Collected data
##########

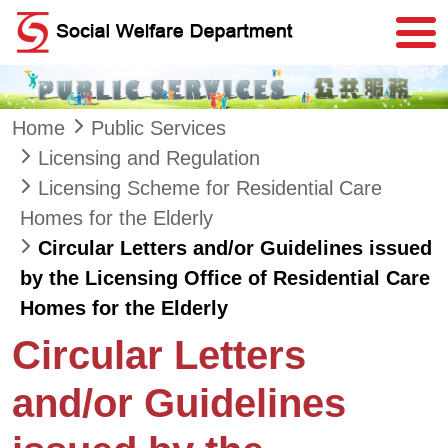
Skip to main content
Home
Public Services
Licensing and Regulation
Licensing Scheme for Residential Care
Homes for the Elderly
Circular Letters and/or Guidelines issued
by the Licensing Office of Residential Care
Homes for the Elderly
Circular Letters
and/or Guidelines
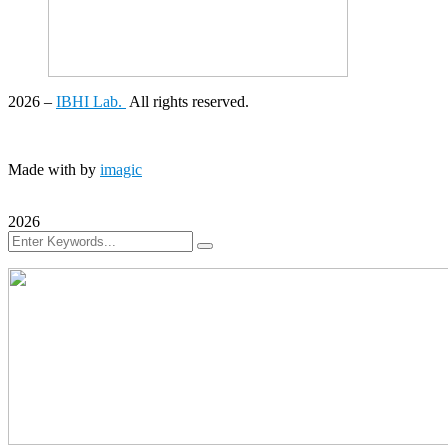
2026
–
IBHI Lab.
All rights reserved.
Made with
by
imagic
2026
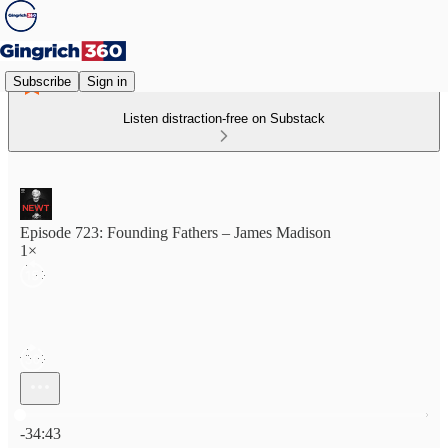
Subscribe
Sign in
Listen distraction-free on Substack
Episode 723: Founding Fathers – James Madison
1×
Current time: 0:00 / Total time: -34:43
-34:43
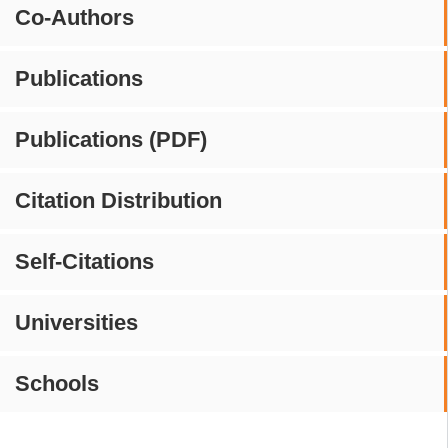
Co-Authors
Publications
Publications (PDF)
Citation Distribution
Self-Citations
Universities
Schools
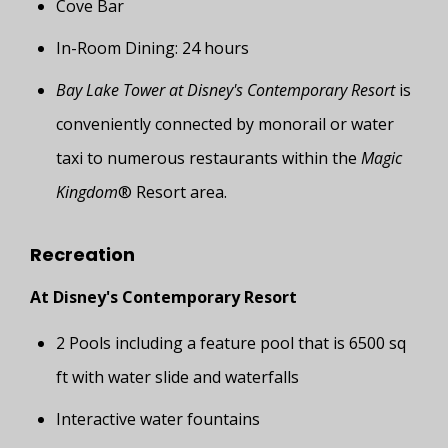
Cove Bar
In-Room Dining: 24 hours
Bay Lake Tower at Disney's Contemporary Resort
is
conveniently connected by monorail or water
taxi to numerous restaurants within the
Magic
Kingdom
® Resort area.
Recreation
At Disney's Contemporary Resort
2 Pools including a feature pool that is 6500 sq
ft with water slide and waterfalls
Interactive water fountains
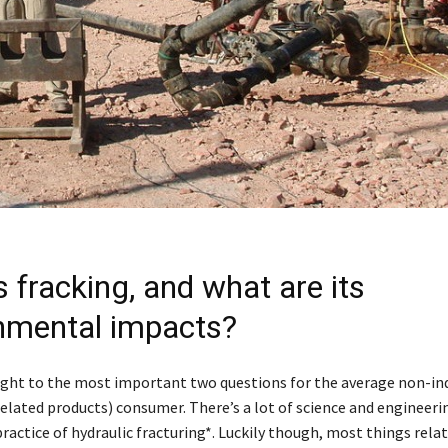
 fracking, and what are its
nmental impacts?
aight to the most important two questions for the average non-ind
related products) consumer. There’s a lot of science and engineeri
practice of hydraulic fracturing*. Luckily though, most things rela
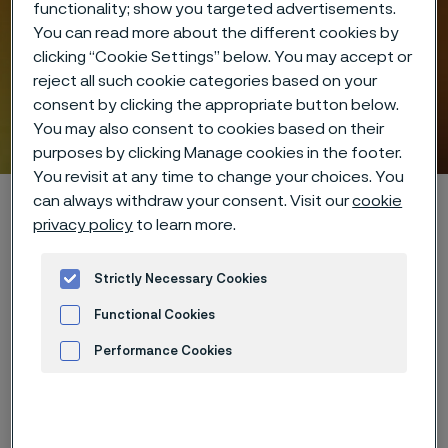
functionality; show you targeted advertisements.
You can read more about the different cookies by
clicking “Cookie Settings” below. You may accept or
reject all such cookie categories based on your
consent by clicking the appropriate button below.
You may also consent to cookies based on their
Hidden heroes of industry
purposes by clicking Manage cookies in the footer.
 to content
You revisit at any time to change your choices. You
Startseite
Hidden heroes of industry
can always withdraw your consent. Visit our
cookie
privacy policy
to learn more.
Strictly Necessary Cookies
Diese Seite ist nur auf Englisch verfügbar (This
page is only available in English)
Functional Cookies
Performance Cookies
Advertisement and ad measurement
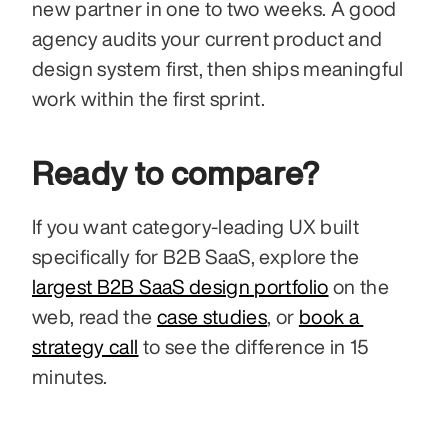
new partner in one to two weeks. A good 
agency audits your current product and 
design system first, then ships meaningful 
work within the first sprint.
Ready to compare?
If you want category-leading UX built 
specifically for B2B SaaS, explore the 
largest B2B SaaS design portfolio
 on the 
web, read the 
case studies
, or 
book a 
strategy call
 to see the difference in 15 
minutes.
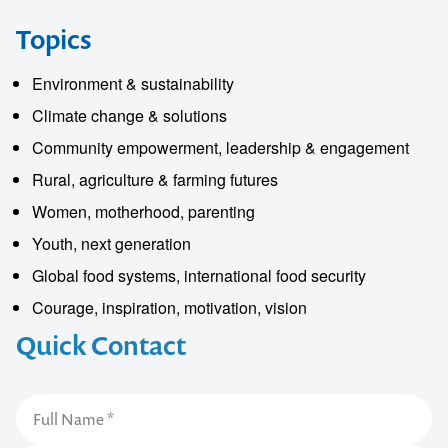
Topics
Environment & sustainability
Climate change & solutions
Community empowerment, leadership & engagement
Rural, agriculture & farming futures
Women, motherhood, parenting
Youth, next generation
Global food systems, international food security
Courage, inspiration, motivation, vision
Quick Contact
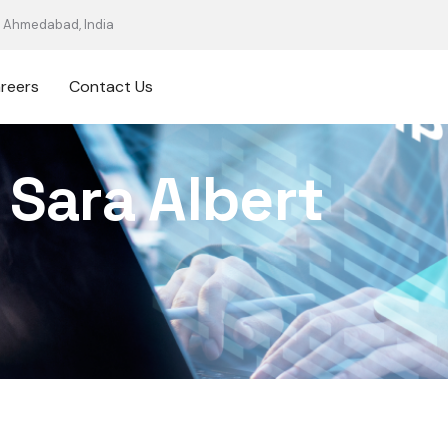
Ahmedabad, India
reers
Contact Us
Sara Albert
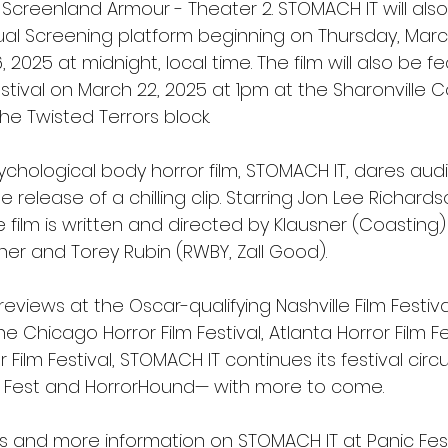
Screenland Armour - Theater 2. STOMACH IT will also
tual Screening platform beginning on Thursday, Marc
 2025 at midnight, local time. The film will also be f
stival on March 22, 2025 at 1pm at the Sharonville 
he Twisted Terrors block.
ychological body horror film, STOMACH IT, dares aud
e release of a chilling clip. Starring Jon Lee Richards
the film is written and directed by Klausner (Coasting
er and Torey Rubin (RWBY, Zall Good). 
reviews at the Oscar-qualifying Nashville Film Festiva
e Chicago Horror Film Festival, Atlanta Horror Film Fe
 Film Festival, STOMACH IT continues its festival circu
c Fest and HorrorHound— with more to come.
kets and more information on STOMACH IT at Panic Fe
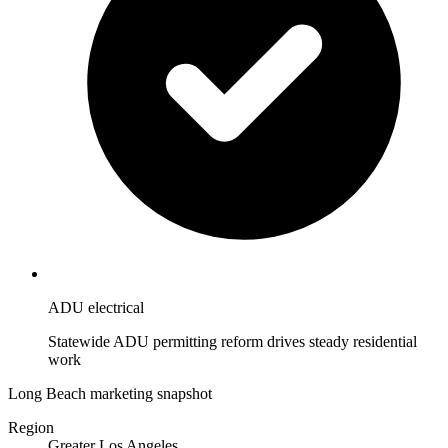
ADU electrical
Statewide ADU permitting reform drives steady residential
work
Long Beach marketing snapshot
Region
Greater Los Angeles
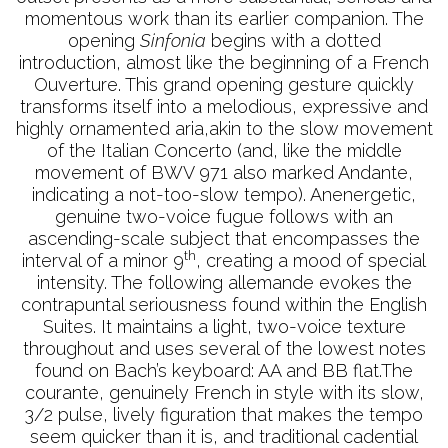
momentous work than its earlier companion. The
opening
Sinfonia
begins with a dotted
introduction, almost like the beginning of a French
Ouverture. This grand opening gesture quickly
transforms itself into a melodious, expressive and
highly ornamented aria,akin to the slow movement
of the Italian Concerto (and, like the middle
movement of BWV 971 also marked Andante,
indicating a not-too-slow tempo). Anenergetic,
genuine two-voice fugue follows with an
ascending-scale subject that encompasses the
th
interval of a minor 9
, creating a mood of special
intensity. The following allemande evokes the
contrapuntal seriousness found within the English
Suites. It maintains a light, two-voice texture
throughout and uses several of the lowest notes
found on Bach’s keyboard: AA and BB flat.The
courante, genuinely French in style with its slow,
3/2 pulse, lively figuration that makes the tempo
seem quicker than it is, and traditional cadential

##########

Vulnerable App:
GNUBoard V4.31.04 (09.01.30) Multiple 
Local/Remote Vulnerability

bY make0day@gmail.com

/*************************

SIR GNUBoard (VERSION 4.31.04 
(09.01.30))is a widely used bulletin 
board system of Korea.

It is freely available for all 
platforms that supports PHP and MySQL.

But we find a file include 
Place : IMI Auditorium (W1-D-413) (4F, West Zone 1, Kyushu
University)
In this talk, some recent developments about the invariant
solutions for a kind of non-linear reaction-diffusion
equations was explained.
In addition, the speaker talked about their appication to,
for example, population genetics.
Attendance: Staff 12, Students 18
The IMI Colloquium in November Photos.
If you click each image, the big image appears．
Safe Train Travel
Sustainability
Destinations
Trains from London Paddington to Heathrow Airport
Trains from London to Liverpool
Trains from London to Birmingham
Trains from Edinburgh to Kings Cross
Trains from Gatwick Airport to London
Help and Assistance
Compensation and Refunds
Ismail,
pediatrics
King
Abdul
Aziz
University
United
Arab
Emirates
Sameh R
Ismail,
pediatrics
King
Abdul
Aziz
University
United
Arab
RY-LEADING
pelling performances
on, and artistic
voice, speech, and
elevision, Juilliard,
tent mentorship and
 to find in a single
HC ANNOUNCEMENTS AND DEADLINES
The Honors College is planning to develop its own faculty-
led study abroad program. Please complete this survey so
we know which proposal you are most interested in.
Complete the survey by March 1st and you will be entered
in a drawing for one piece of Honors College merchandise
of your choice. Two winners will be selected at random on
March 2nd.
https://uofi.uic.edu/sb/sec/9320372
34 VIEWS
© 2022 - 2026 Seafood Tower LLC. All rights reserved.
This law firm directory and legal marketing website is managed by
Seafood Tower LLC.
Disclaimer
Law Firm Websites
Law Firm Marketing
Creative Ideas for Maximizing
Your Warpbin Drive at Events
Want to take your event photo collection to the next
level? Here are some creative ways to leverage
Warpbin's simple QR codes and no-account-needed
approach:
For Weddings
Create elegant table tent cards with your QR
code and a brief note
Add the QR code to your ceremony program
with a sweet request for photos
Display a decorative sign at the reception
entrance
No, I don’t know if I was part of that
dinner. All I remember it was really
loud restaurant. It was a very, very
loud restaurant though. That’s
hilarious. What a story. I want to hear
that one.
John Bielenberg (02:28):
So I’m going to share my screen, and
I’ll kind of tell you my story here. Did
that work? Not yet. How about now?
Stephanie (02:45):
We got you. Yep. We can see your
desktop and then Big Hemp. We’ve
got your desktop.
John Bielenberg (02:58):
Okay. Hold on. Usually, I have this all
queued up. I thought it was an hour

##########

- _TASK PROMPT_: How many lines above include the word "movement"? Answer with the number alone.

- _WRITTEN SOLUTION_: 2